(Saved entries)

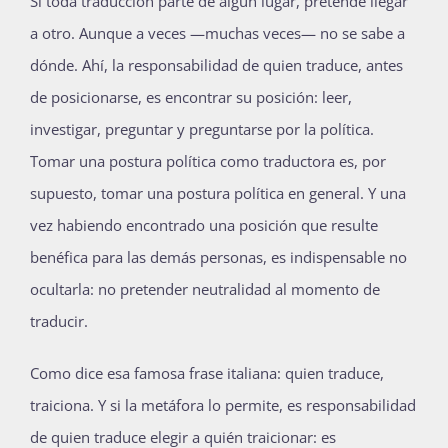
Si toda traducción parte de algún lugar, pretende llegar
a otro. Aunque a veces —muchas veces— no se sabe a
dónde. Ahí, la responsabilidad de quien traduce, antes
de posicionarse, es encontrar su posición: leer,
investigar, preguntar y preguntarse por la política.
Tomar una postura política como traductora es, por
supuesto, tomar una postura política en general. Y una
vez habiendo encontrado una posición que resulte
benéfica para las demás personas, es indispensable no
ocultarla: no pretender neutralidad al momento de
traducir.
Como dice esa famosa frase italiana: quien traduce,
traiciona. Y si la metáfora lo permite, es responsabilidad
de quien traduce elegir a quién traicionar: es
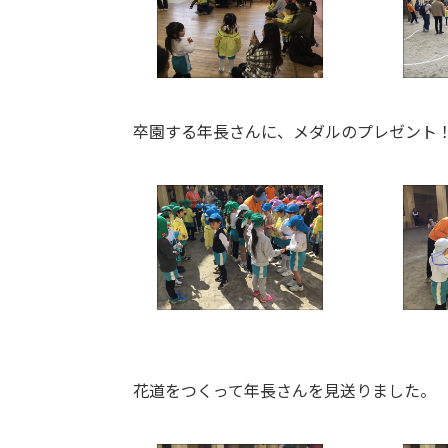
卒園する年長さんに、メダルのプレゼント
花道をつくって年長さんを見送りました。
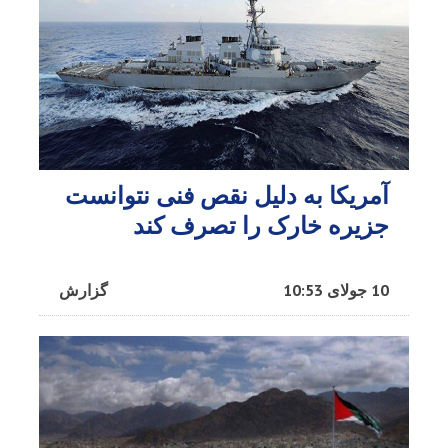
آمریکا به دلیل نقص فنی نتوانست
جزیره خارک را تصرف کند
10 جولای 10:53
گزارش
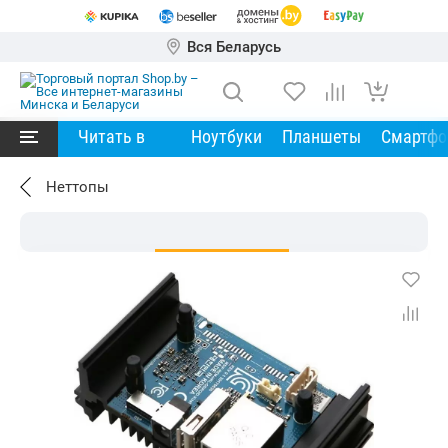
Вся Беларусь
Читать в
Ноутбуки
Планшеты
Смартф
Неттопы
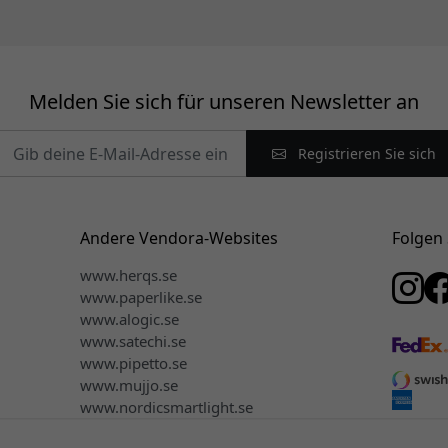
Melden Sie sich für unseren Newsletter an
Registrieren Sie sich
Andere Vendora-Websites
Folgen 
www.herqs.se
www.paperlike.se
www.alogic.se
www.satechi.se
www.pipetto.se
www.mujjo.se
www.nordicsmartlight.se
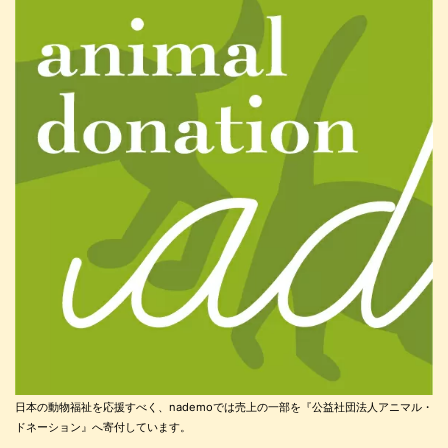
日本の動物福祉を応援すべく、nademoでは売上の一部を『公益社団法人アニマル・
ドネーション』へ寄付しています。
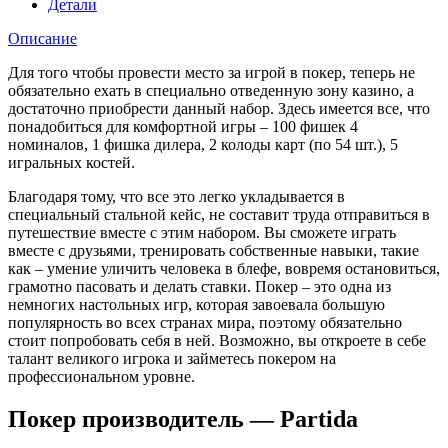
Детали
Описание
Для того чтобы провести место за игрой в покер, теперь не
обязательно ехать в специально отведенную зону казино, а
достаточно приобрести данный набор. Здесь имеется все, что
понадобиться для комфортной игры – 100 фишек 4
номиналов, 1 фишка дилера, 2 колоды карт (по 54 шт.), 5
игральных костей.
Благодаря тому, что все это легко укладывается в
специальный стальной кейс, не составит труда отправиться в
путешествие вместе с этим набором. Вы сможете играть
вместе с друзьями, тренировать собственные навыки, такие
как – умение уличить человека в блефе, вовремя остановиться,
грамотно пасовать и делать ставки. Покер – это одна из
немногих настольных игр, которая завоевала большую
популярность во всех странах мира, поэтому обязательно
стоит попробовать себя в ней. Возможно, вы откроете в себе
талант великого игрока и займетесь покером на
профессиональном уровне.
Покер производитель — Partida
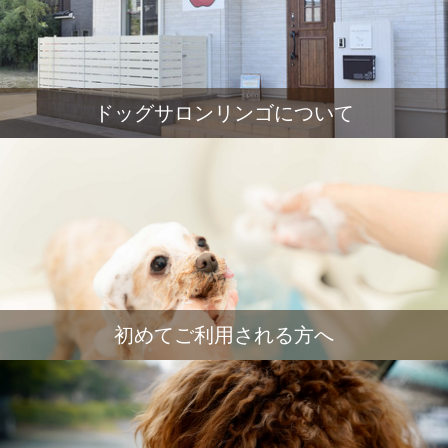
ドッグサロンリンゴについて
初めてご利用される方へ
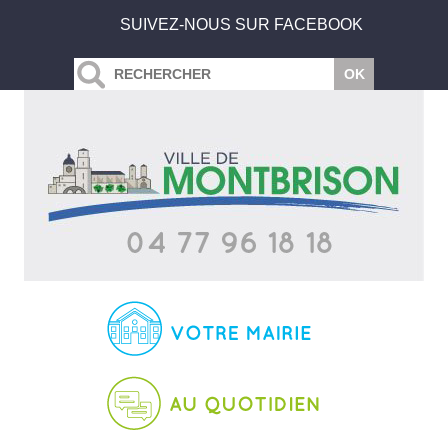
SUIVEZ-NOUS SUR FACEBOOK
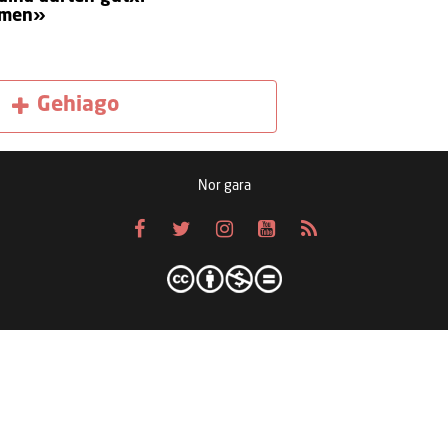
emen»
Gehiago
Nor gara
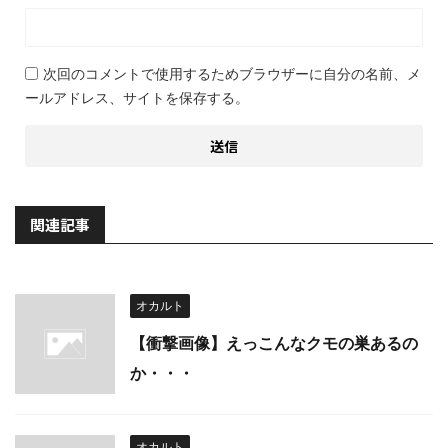
次回のコメントで使用するためブラウザーに自分の名前、メ
ールアドレス、サイトを保存する。
関連記事
オカルト
【衝撃画像】えっこんなクモの巣あるの
か・・・
オカルト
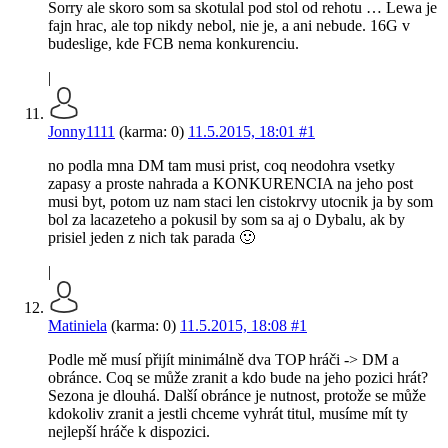
Sorry ale skoro som sa skotulal pod stol od rehotu … Lewa je
fajn hrac, ale top nikdy nebol, nie je, a ani nebude. 16G v
budeslige, kde FCB nema konkurenciu.
|
Jonny1111
(karma: 0)
11.5.2015, 18:01
#1
no podla mna DM tam musi prist, coq neodohra vsetky
zapasy a proste nahrada a KONKURENCIA na jeho post
musi byt, potom uz nam staci len cistokrvy utocnik ja by som
bol za lacazeteho a pokusil by som sa aj o Dybalu, ak by
prisiel jeden z nich tak parada 🙂
|
Matiniela
(karma: 0)
11.5.2015, 18:08
#1
Podle mě musí přijít minimálně dva TOP hráči -> DM a
obránce. Coq se může zranit a kdo bude na jeho pozici hrát?
Sezona je dlouhá. Další obránce je nutnost, protože se může
kdokoliv zranit a jestli chceme vyhrát titul, musíme mít ty
nejlepší hráče k dispozici.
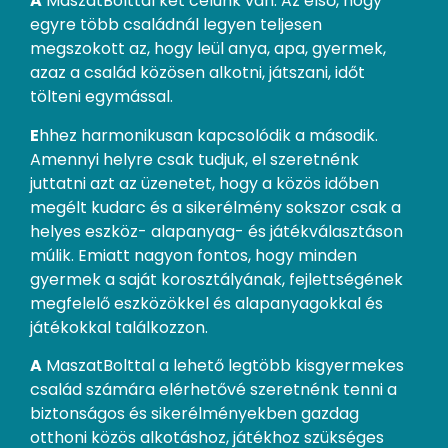
A
MaszatBolttal két célunk van. Az első, hogy
egyre több családnál legyen teljesen
megszokott az, hogy leül anya, apa, gyermek,
azaz a család közösen alkotni, játszani, időt
tölteni egymással.
E
hhez harmonikusan kapcsolódik a második.
Amennyi helyre csak tudjuk, el szeretnénk
juttatni azt az üzenetet, hogy a közös időben
megélt kudarc és a sikerélmény sokszor csak a
helyes eszköz- alapanyag- és játékválasztáson
múlik. Emiatt nagyon fontos, hogy minden
gyermek a saját korosztályának, fejlettségének
megfelelő eszközökkel és alapanyagokkal és
játékokkal találkozzon.
A
MaszatBolttal a lehető legtöbb kisgyermekes
család számára elérhetővé szeretnénk tenni a
biztonságos és sikerélményekben gazdag
otthoni közös alkotáshoz, játékhoz szükséges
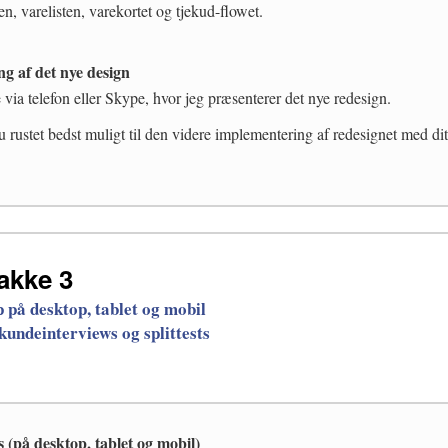
en, varelisten, varekortet og tjekud-flowet.
g af det nye design
 via telefon eller Skype, hvor jeg præsenterer det nye redesign.
 rustet bedst muligt til den videre implementering af redesignet med di
akke 3
 på desktop, tablet og mobil
 kundeinterviews og splittests
s (på desktop, tablet og mobil)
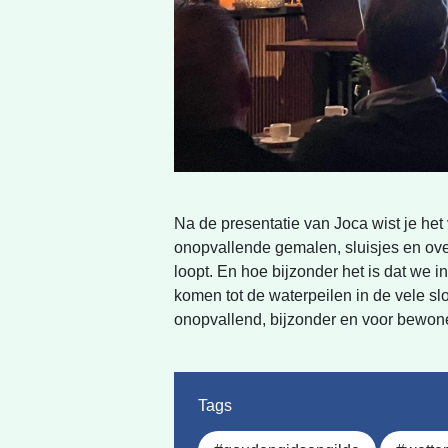
Na de presentatie van Joca wist je het
onopvallende gemalen, sluisjes en over
loopt. En hoe bijzonder het is dat we
komen tot de waterpeilen in de vele slot
onopvallend, bijzonder en voor bewone
Tags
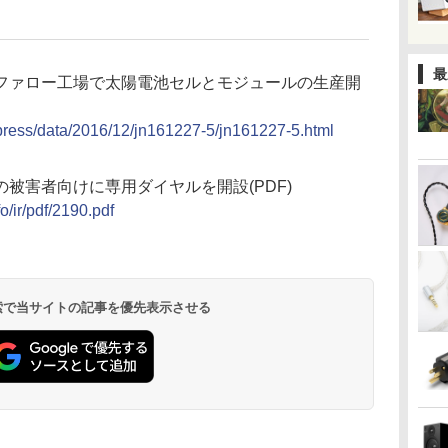
最
ファロー工場で太陽電池セルとモジュールの生産開
/press/data/2016/12/jn161227-5/jn161227-5.html
被害者向けに専用ダイヤルを開設(PDF)
/ir/pdf/2190.pdf
 検索で当サイトの記事を優先表示させる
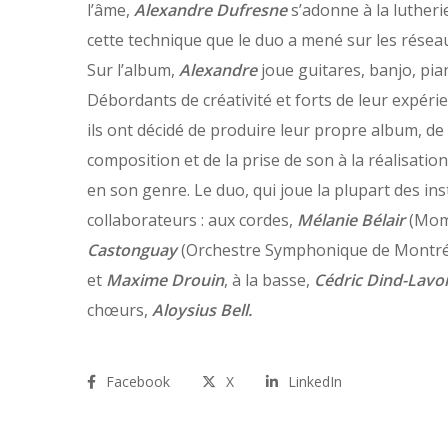
l’âme,
Alexandre Dufresne
s’adonne à la lutherie
cette technique que le duo a mené sur les rés
Sur l’album,
Alexandre
joue guitares, banjo, pian
Débordants de créativité et forts de leur expéri
ils ont décidé de produire leur propre album, de 
composition et de la prise de son à la réalisation.
en son genre. Le duo, qui joue la plupart des in
collaborateurs : aux cordes,
Mélanie Bélair
(Momm
Castonguay
(Orchestre Symphonique de Montréal
et
Maxime Drouin
, à la basse,
Cédric Dind-Lavo
chœurs,
Aloysius Bell.
Facebook
X
LinkedIn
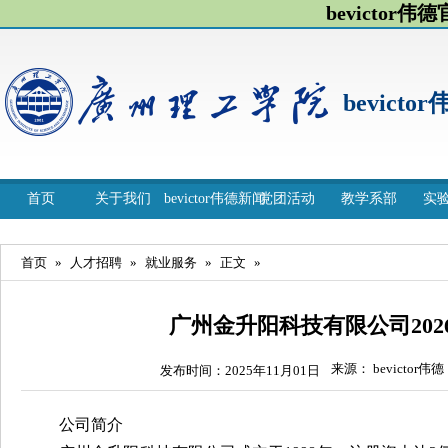
bevictor伟
bevicto
首页
关于我们
bevictor伟德新闻
党团活动
教学系部
实
首页
»
人才招聘
»
就业服务
»
正文
»
广州金升阳科技有限公司202
来源： bevictor伟德
发布时间：2025年11月01日
公司简介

### PROBLEM DETAILS
Wherever a line above contains the string "desktop", count it; then give the total alone.

### RESPONSE TO THIS EXERCISE
2